WASHINGTON — Your birth control pill is affecting more than just your body.

Flushed down toilets, poured down sinks and excreted in urine, a chemical component in the pill wafts into sewage systems and ends up in various waterways where it collects in fairly heavy doses. That's where fish soak it up.

A recent study by the U.S. Geological Survey found that fish exposed to a synthetic hormone called 17a-ethinylestradiol, or EE2, produced offspring that struggled to fertilize eggs. The grandchildren of the originally exposed fish suffered a 30 percent decrease in their fertilization rate. The authors mulled the impact of what they discovered and decided it wasn't good.

“If those trends continued, the potential for declines in overall population numbers might be expected in future generations,” said Ramji Bhandari, a University of Missouri assistant research professor and a visiting scientist at USGS. “These adverse outcomes, if shown in natural populations, could have negative impacts on fish inhabiting contaminated aquatic environments.”

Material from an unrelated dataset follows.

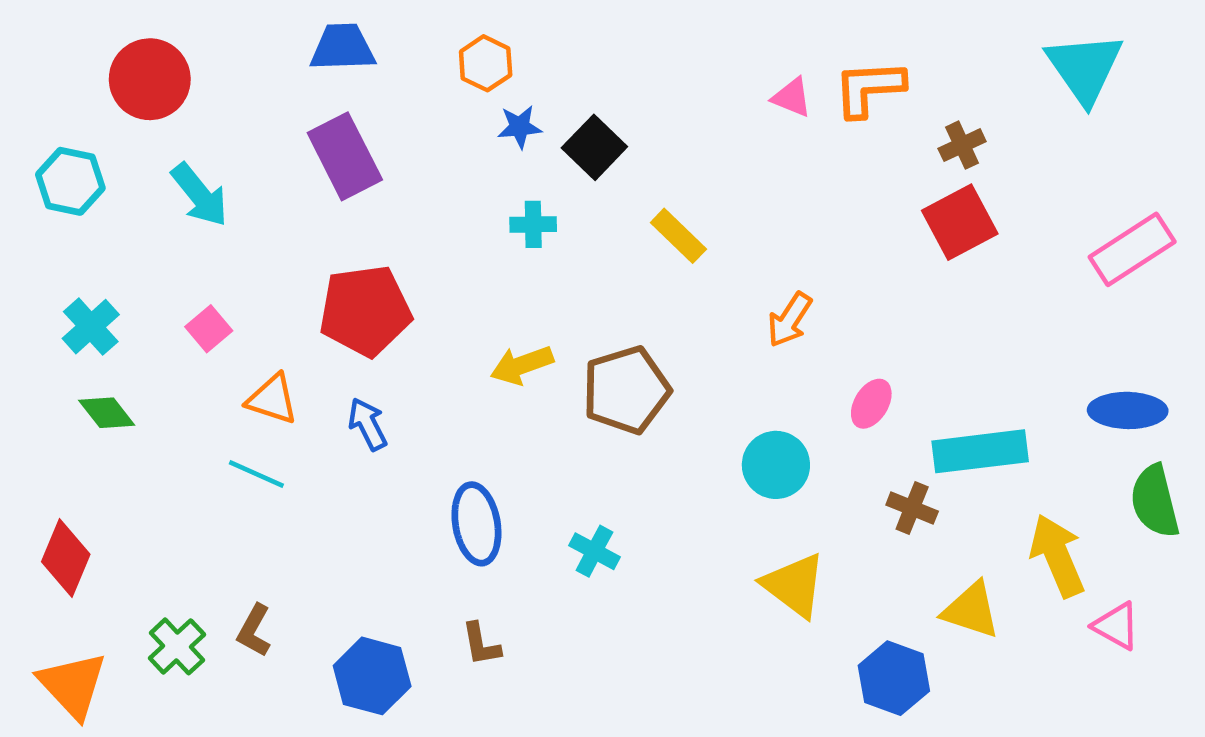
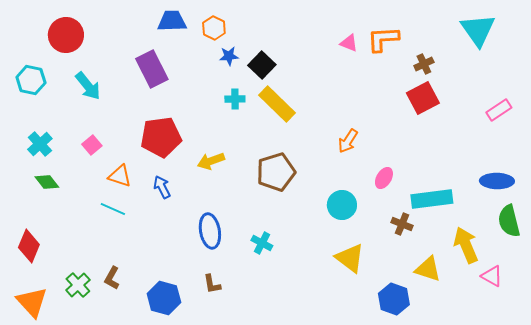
blue trapezoid: (343, 47) -> (172, 21), moved
yellow rectangle: (678, 236) -> (277, 104), moved, size x1.5
pink rectangle: (1132, 249) -> (499, 110), size x0.7
yellow arrow: (522, 365) -> (211, 161), moved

The study, with Bhandari as lead author, also determined that the chemical BPA, used widely in plastics, had a similar effect on the small Japanese medaka fish used for the research. The medaka was chosen because it reproduces quickly so that scientists can see results of subsequent generations faster than slow reproducing species such as smallmouth bass.

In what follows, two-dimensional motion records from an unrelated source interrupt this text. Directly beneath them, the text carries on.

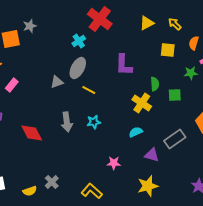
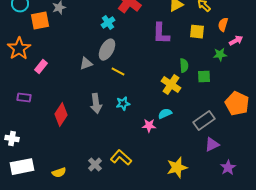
purple L-shape: (124, 65) -> (161, 34), moved
red diamond: (32, 133) -> (61, 115), turned 60
purple triangle: (152, 155) -> (212, 145), moved, turned -42
pink star: (114, 163) -> (149, 126), moved
gray cross: (52, 182) -> (95, 165), moved
yellow L-shape: (92, 191) -> (121, 158), moved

BPA and EE2 are both endocrine disrupters that interfere with hormones and cause developmental disorders. Over the past 12 years, male smallmouth and largemouth bass throughout the country have switched sex, developing ovaries where their testes should be, and the two disrupters are prime suspects.

These particular chemicals were employed in the study for good reason. EE2 is a major ingredient in oral contraceptives for women, and up to 68 percent of each dose is released in the latrine through urine and excrement. A full dose is released when some women simply pour unused pills down the drain.

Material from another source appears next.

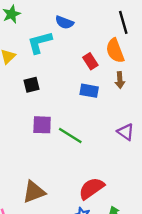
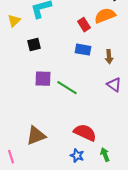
orange semicircle: (115, 51) -> (105, 16), turned 90
brown arrow: (120, 80) -> (109, 57), moved
red semicircle: (92, 188) -> (85, 133), turned 60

BPA is a chemical used primarily for polycarbonate plastics and epoxy resins. Environmental waste from products containing it “has been a serious concern and potential threat to public and wildlife health,” according to a USGS statement about the study. It was published recently in the journal Scientific Reports.

Gender-bending is happening at several locations on the Potomac River in the Chesapeake region, showing up in between 50 and 100 percent of bass caught and dissected. EE2 survives even after wastewater is treated, so it's a safe bet that large doses arrive when sewage facilities dump millions of gallons of untreated wastewater into the Potomac and other waterways during overflow events when pipes are overwhelmed by rain.

“We know intersex is occurring, we don't understand exactly how that's occurring,” said the recent study's co-author, Don Tillitt, research toxicologist at USGS's Columbia Environmental Research Center in Missouri. “We know that certain endocrine disrupting chemicals can cause intersex from exposure during development or the birth cycle.”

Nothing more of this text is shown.